[Opening EXERCISE INPUT section]

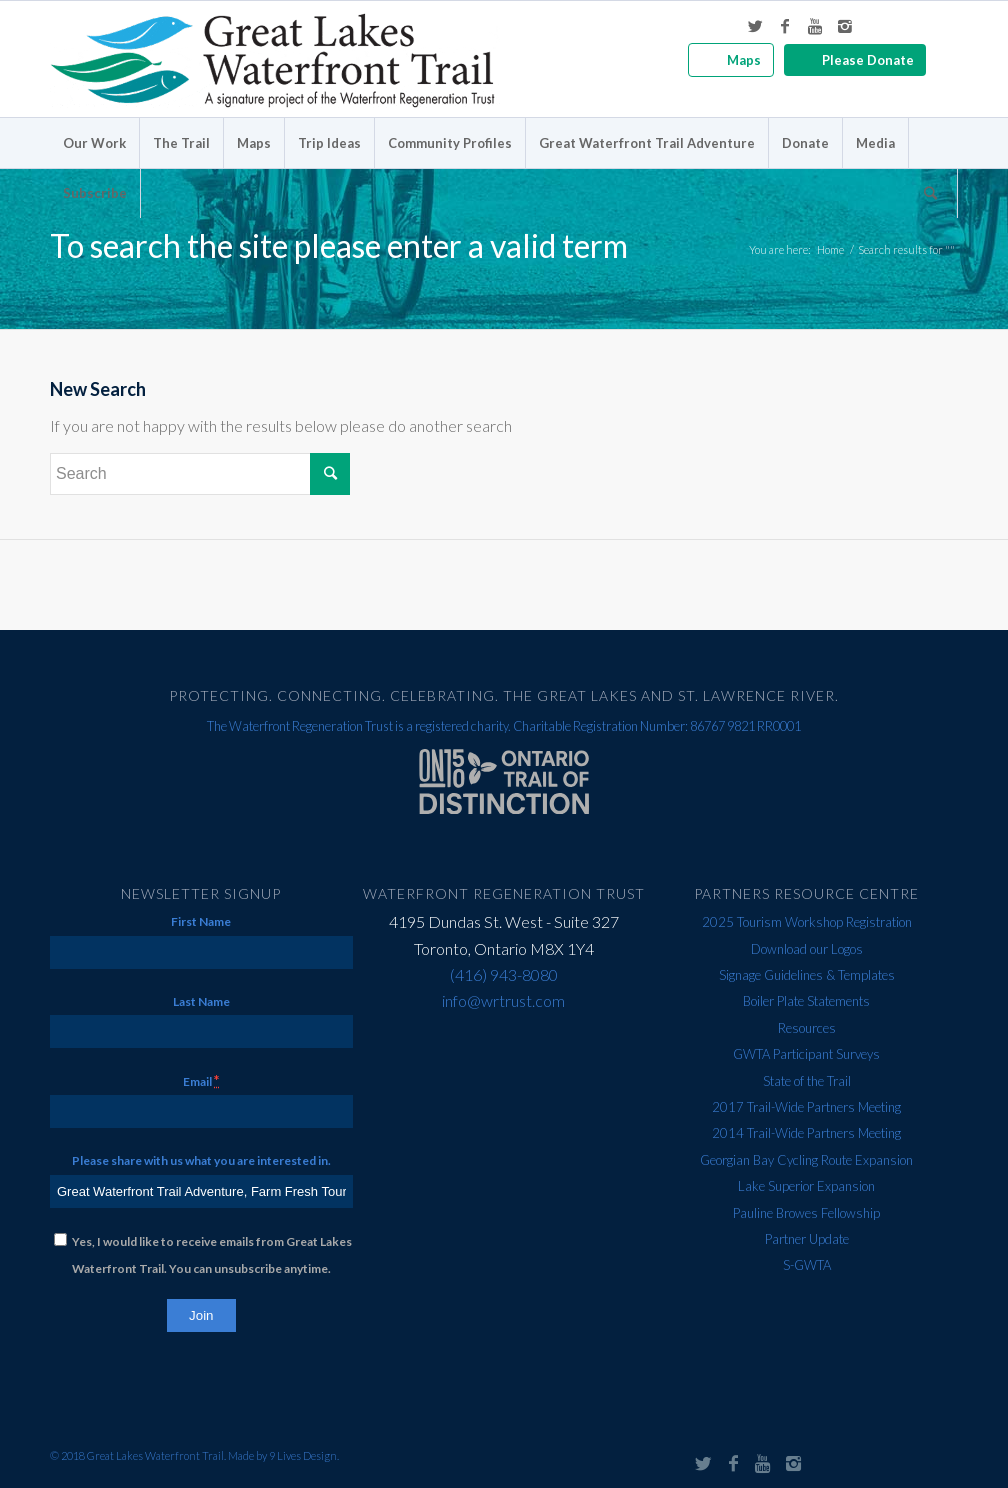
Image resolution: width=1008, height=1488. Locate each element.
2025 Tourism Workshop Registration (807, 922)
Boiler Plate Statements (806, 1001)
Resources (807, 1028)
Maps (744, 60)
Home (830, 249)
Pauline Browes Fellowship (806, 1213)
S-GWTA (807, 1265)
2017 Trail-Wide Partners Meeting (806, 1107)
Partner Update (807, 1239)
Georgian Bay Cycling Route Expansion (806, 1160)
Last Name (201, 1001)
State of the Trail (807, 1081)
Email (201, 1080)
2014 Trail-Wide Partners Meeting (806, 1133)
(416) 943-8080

[Closing EXERCISE INPUT section]

Among the lines of the records, copy out each one that contains the word "Partners".

* [EXPECTED OUTPUT]
2017 Trail-Wide Partners Meeting (806, 1107)
2014 Trail-Wide Partners Meeting (806, 1133)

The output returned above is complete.